Entries supplied:

□ □ □ □ □

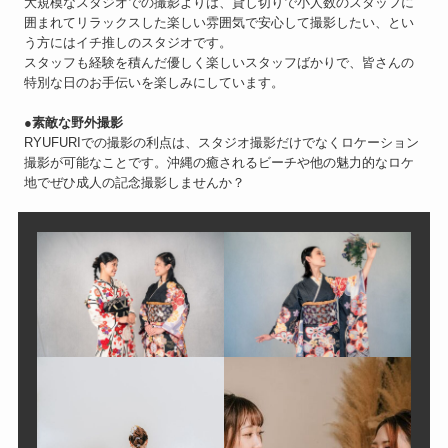
大規模なスタジオでの撮影よりは、貸し切りで小人数のスタッフに
囲まれてリラックスした楽しい雰囲気で安心して撮影したい、とい
う方にはイチ推しのスタジオです。
スタッフも経験を積んだ優しく楽しいスタッフばかりで、皆さんの
特別な日のお手伝いを楽しみにしています。
●
素敵な野外撮影
RYUFURIでの撮影の利点は、スタジオ撮影だけでなくロケーション
撮影が可能なことです。沖縄の癒されるビーチや他の魅力的なロケ
地でぜひ成人の記念撮影しませんか？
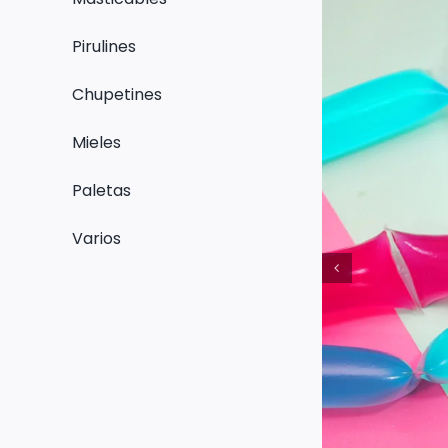
Pirulines
Chupetines
Mieles
Paletas
Varios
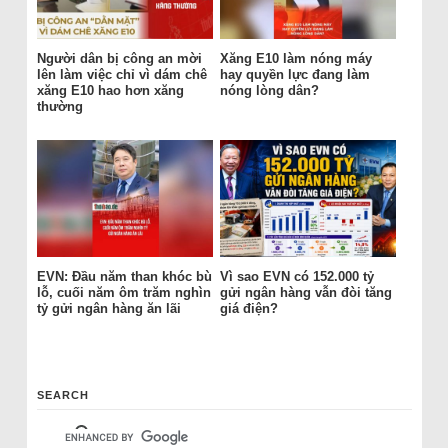
Người dân bị công an mời
Xăng E10 làm nóng máy
lên làm việc chỉ vì dám chê
hay quyền lực đang làm
xăng E10 hao hơn xăng
nóng lòng dân?
thường
EVN: Đầu năm than khóc bù
Vì sao EVN có 152.000 tỷ
lỗ, cuối năm ôm trăm nghìn
gửi ngân hàng vẫn đòi tăng
tỷ gửi ngân hàng ăn lãi
giá điện?
SEARCH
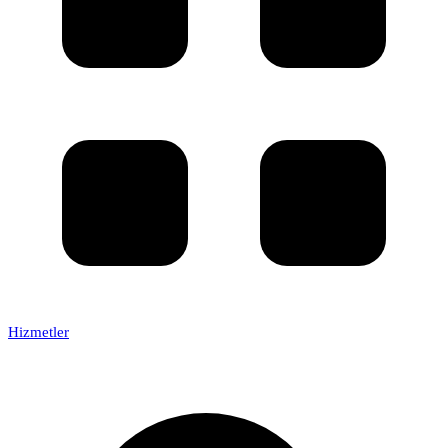
Hizmetler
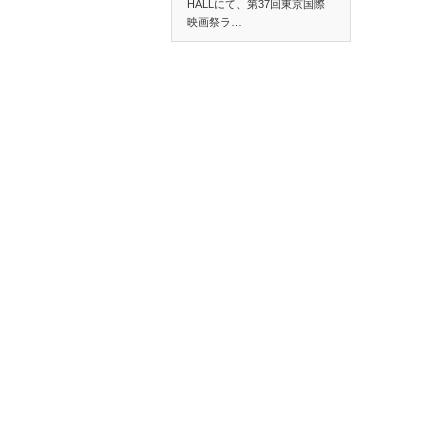
HALLにて、第37回東京国際
映画祭ラ…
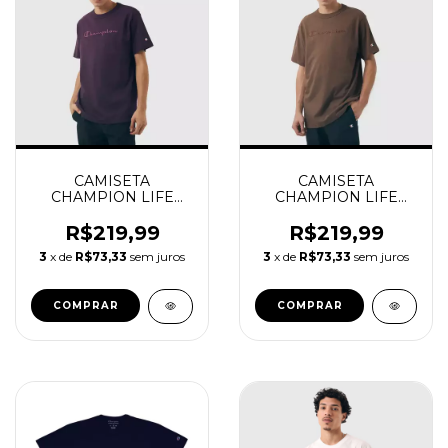
CAMISETA
CAMISETA
CHAMPION LIFE
CHAMPION LIFE
SCRIPT ROCK ON
SCRIPT CHOCOLATE
PURPLE
MOUSSE
R$219,99
R$219,99
3
x de
R$73,33
sem juros
3
x de
R$73,33
sem juros
COMPRAR
COMPRAR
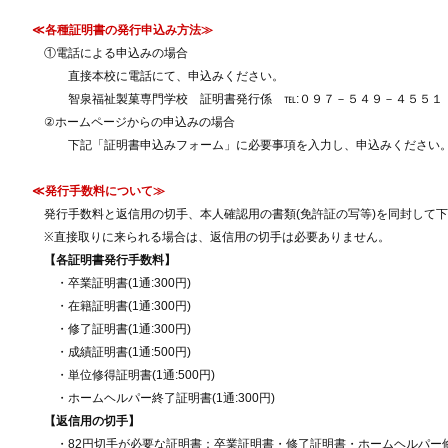
≪各種証明書の発行申込み方法≫
①電話による申込みの場合
直接本校に電話にて、申込みください。
智泉福祉製菓専門学校 証明書発行係 ℡:０９７－５４９－４５５１
②ホームページからの申込みの場合
下記「証明書申込みフォーム」に必要事項を入力し、申込みください
≪発行手数料について≫
発行手数料と返信用の切手、本人確認用の書類(免許証の写等)を同封して
※直接取りに来られる場合は、返信用の切手は必要ありません。
【各証明書発行手数料】
・卒業証明書(1通:300円)
・在籍証明書(1通:300円)
・修了証明書(1通:300円)
・成績証明書(1通:500円)
・単位修得証明書(1通:500円)
・ホームヘルパー終了証明書(1通:300円)
【返信用の切手】
・82円切手が必要な証明書：卒業証明書・修了証明書・ホームヘルパー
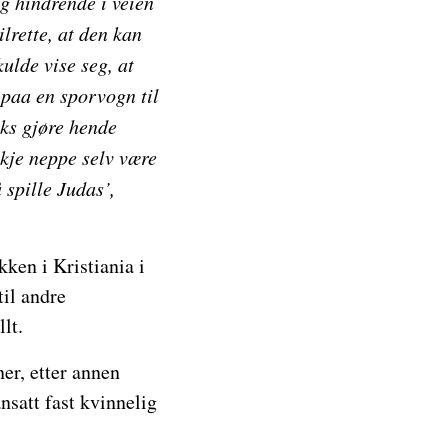
g hindrende i veien
ilrette, at den kan
ulde vise seg, at
 paa en sporvogn til
aks gjøre hende
skje neppe selv være
 spille Judas’,
ken i Kristiania i
til andre
lt.
ner, etter annen
nsatt fast kvinnelig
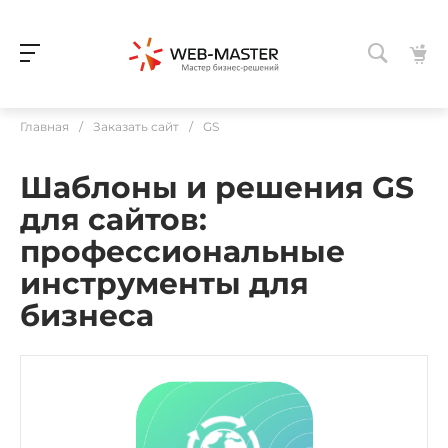
Главная
/
Заказать сайт
/
GS
Шаблоны и решения GS
для сайтов:
профессиональные
инструменты для
бизнеса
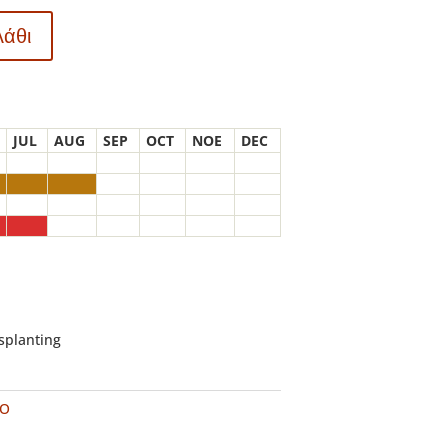
λάθι
JUL
AUG
SEP
OCT
NOE
DEC
nsplanting
VO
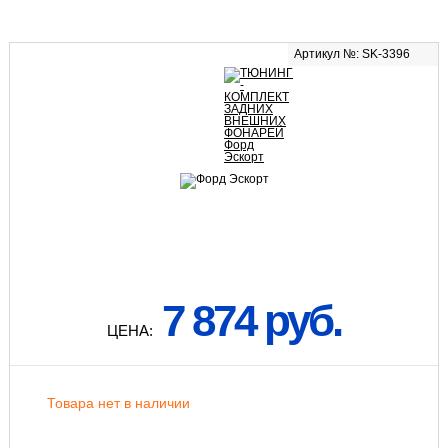
Артикул №: SK-3396
7 874 руб.
ЦЕНА:
Товара нет в наличии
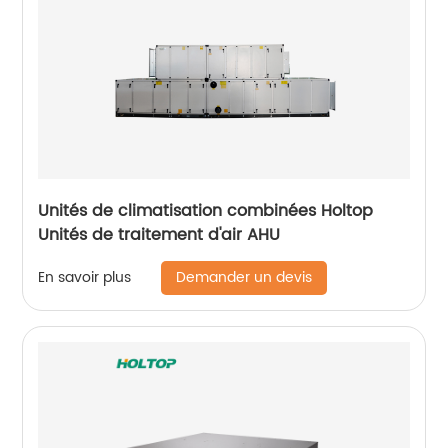
Unités de climatisation combinées Holtop
Unités de traitement d'air AHU
Demander un devis
En savoir plus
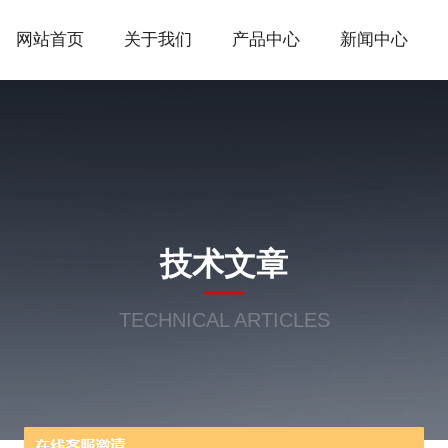
网站首页
关于我们
产品中心
新闻中心
技术文章
TECHNICAL ARTICLES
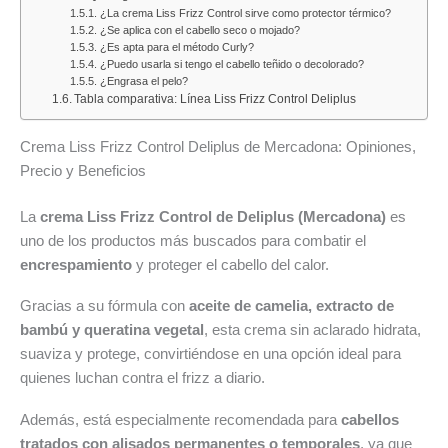
¿La crema Liss Frizz Control sirve como protector térmico?
diaria
y
cabello
¿Se aplica con el cabello seco o mojado?
fresca
Amatista
teñido
¿Es apta para el método Curly?
y
Deliplus
y
¿Puedo usarla si tengo el cabello teñido o decolorado?
¿Engrasa el pelo?
económica
decolorado
Tabla comparativa: Línea Liss Frizz Control Deliplus
en
Mercadona
Crema Liss Frizz Control Deliplus de Mercadona: Opiniones,
Precio y Beneficios
La
crema Liss Frizz Control de Deliplus (Mercadona)
es
uno de los productos más buscados para combatir el
encrespamiento
y proteger el cabello del calor.
Gracias a su fórmula con
aceite de camelia, extracto de
bambú y queratina vegetal
, esta crema sin aclarado hidrata,
suaviza y protege, convirtiéndose en una opción ideal para
quienes luchan contra el frizz a diario.
Además, está especialmente recomendada para
cabellos
tratados con alisados permanentes o temporales
, ya que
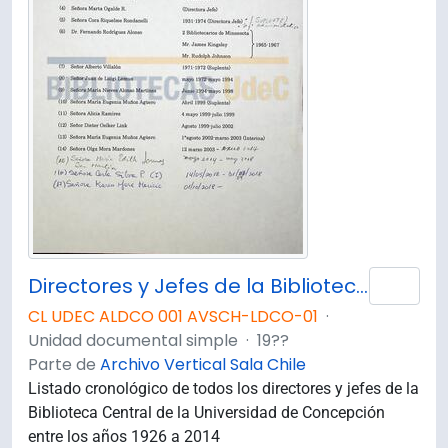
Directores y Jefes de la Biblioteca Central Universidad de Concepción.
Añad
CL UDEC ALDCO 001 AVSCH-LDCO-01
·
Unidad documental simple
·
19??
Parte de
Archivo Vertical Sala Chile
Listado cronológico de todos los directores y jefes de la
Biblioteca Central de la Universidad de Concepción
entre los años 1926 a 2014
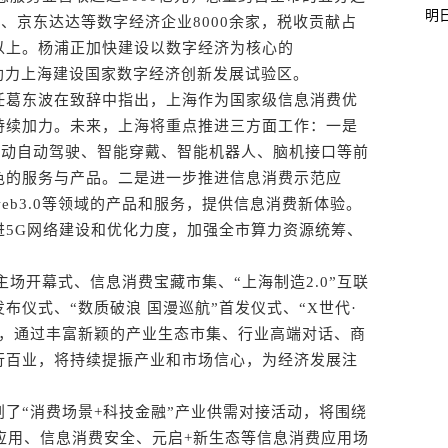
明
、京东达达等数字经济企业8000余家，税收贡献占
%以上。杨浦正加快建设以数字经济为核心的
系，助力上海建设国家数字经济创新发展试验区。
葛东波在致辞中指出，上海作为国家级信息消费优
持续加力。未来，上海将重点推进三方面工作：一是
速推动自动驾驶、智能穿戴、智能机器人、脑机接口等前
色的服务与产品。二是进一步推进信息消费示范应
eb3.0等领域的产品和服务，提供信息消费新体验。
进5G网络建设和优化力度，加强全市算力资源统筹、
场开幕式、信息消费宝藏市集、“上海制造2.0”互联
布仪式、“数质破浪 国漫巡航”首发仪式、“X世代·
等，通过丰富新颖的产业生态市集、行业高端对话、商
行百业，将持续提振产业和市场信心，为经济发展注
“消费场景+科技金融”产业供需对接活动，将围绕
应用、信息消费安全、元启+新生态等信息消费应用场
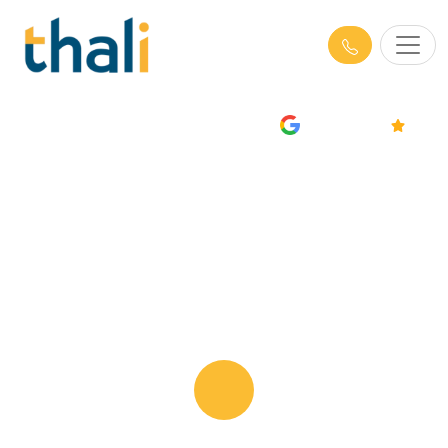
AVIS
4.7/5
Formations RSE à Toulouse -
Responsabilité Sociétale des
Entreprises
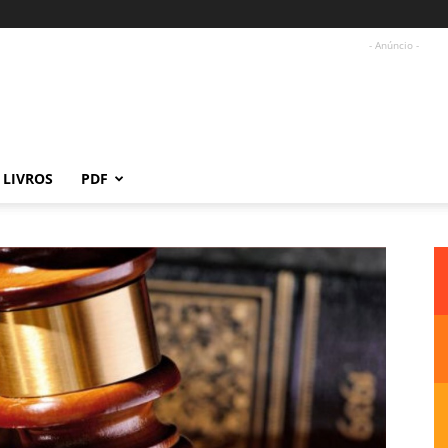
- Anúncio -
LIVROS
PDF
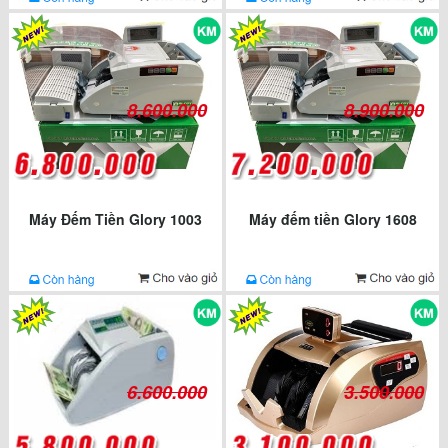
8.600.000
8.900.000
Máy Đếm Tiền Glory 1003
Máy đếm tiền Glory 1608
6.600.000
3.500.000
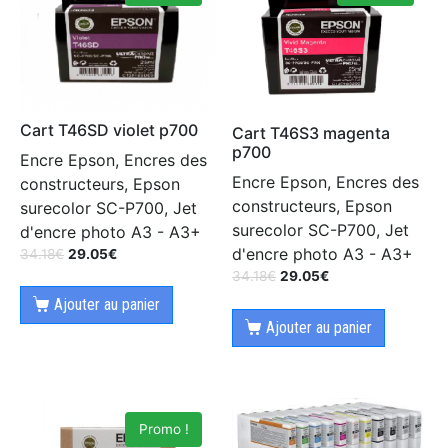
Cart T46SD violet p700
Cart T46S3 magenta
p700
Encre Epson, Encres des
Encre Epson, Encres des
constructeurs, Epson
constructeurs, Epson
surecolor SC-P700, Jet
surecolor SC-P700, Jet
d'encre photo A3 - A3+
d'encre photo A3 - A3+
34.18
€
29.05
€
34.18
€
29.05
€
Ajouter au panier
Ajouter au panier
Promo !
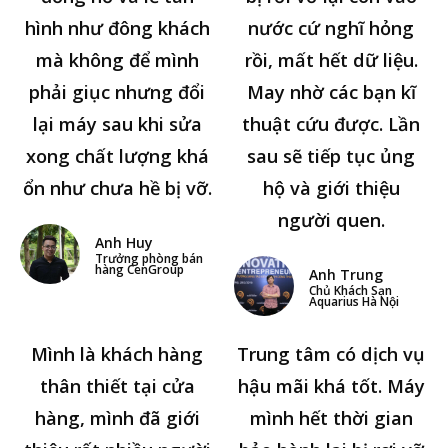
hình như đông khách
nước cứ nghĩ hỏng
mà không để mình
rồi, mất hết dữ liệu.
phải giục nhưng đổi
May nhờ các bạn kĩ
lại máy sau khi sửa
thuật cứu được. Lần
xong chất lượng khá
sau sẽ tiếp tục ủng
ổn như chưa hề bị vỡ.
hộ và giới thiệu
người quen.
Anh Huy
Trưởng phòng bán
hàng CenGroup
Anh Trung
Chủ Khách Sạn
Aquarius Hà Nội
Mình là khách hàng
Trung tâm có dịch vụ
thân thiết tại cửa
hậu mãi khá tốt. Máy
hàng, mình đã giới
mình hết thời gian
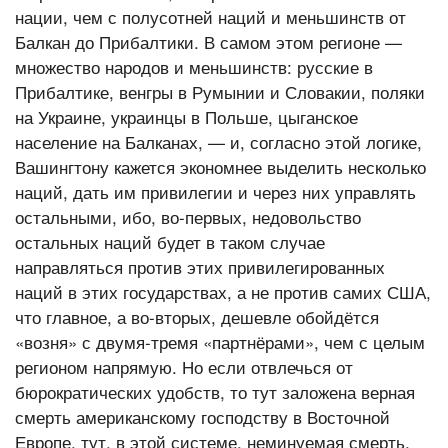
нации, чем с полусотней наций и меньшинств от
Балкан до Прибалтики. В самом этом регионе —
множество народов и меньшинств: русские в
Прибалтике, венгры в Румынии и Словакии, поляки
на Украине, украинцы в Польше, цыганское
население на Балканах, — и, согласно этой логике,
Вашингтону кажется экономнее выделить несколько
наций, дать им привилегии и через них управлять
остальными, ибо, во-первых, недовольство
остальных наций будет в таком случае
направляться против этих привилегированных
наций в этих государствах, а не против самих США,
что главное, а во-вторых, дешевле обойдётся
«возня» с двумя-тремя «партнёрами», чем с целым
регионом напрямую. Но если отвлечься от
бюрократических удобств, то тут заложена верная
смерть американскому господству в Восточной
Европе, тут, в этой системе, неминуемая смерть,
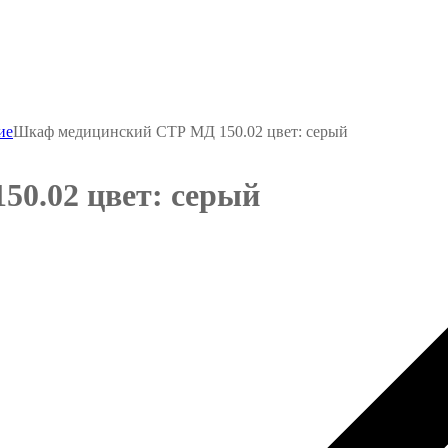
ие
Шкаф медицинский СТР МД 150.02 цвет: серый
0.02 цвет: серый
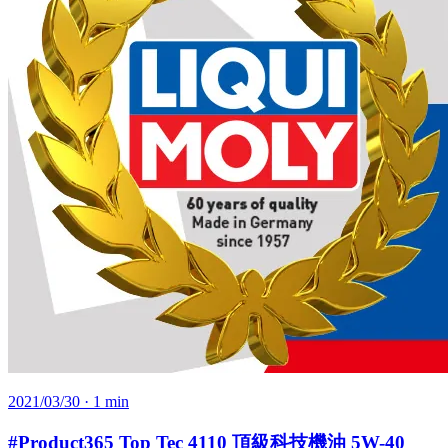
2021/03/30
· 1 min
#Product365 Top Tec 4110 頂級科技機油 5W-40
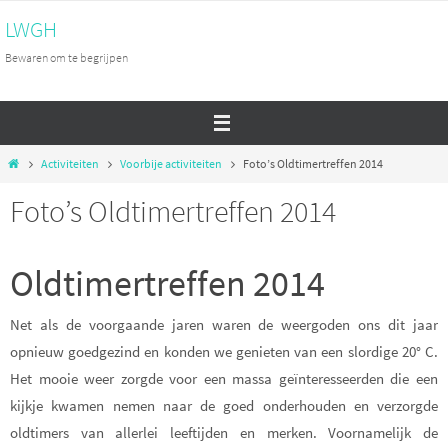
Ga
LWGH
naar
Bewaren om te begrijpen
de
inhoud
Home
Activiteiten
Voorbije activiteiten
Foto’s Oldtimertreffen 2014
Foto’s Oldtimertreffen 2014
Oldtimertreffen 2014
Net als de voorgaande jaren waren de weergoden ons dit jaar
opnieuw goedgezind en konden we genieten van een slordige 20° C.
Het mooie weer zorgde voor een massa geïnteresseerden die een
kijkje kwamen nemen naar de goed onderhouden en verzorgde
oldtimers van allerlei leeftijden en merken. Voornamelijk de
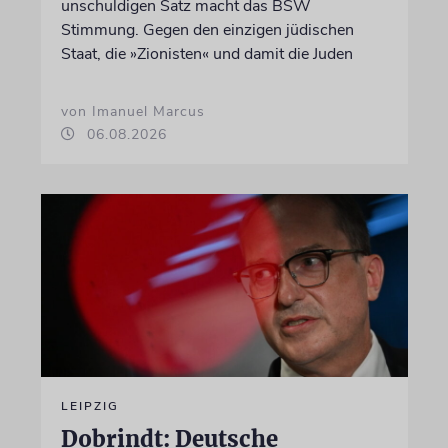
unschuldigen Satz macht das BSW
Stimmung. Gegen den einzigen jüdischen
Staat, die »Zionisten« und damit die Juden
von Imanuel Marcus
06.08.2026
LEIPZIG
Dobrindt: Deutsche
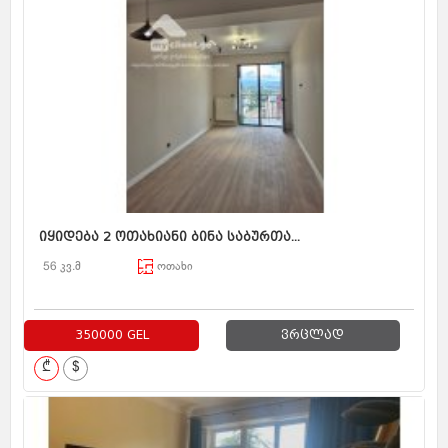
იყიდება 2 ოთახიანი ბინა საბურთა...
56 კვ.მ
ოთახი
350000 GEL
ვრცლად
₾
$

□ □ □ □ □

Task goal: With the line holding "Tabla comparativa: Línea" as the first and the line holding "encrespamiento" as the last, set down that range of the entries above exactly, and nothing else.

Reply:
Tabla comparativa: Línea Liss Frizz Control Deliplus
en
Mercadona
Crema Liss Frizz Control Deliplus de Mercadona: Opiniones,
Precio y Beneficios
La
crema Liss Frizz Control de Deliplus (Mercadona)
es
uno de los productos más buscados para combatir el
encrespamiento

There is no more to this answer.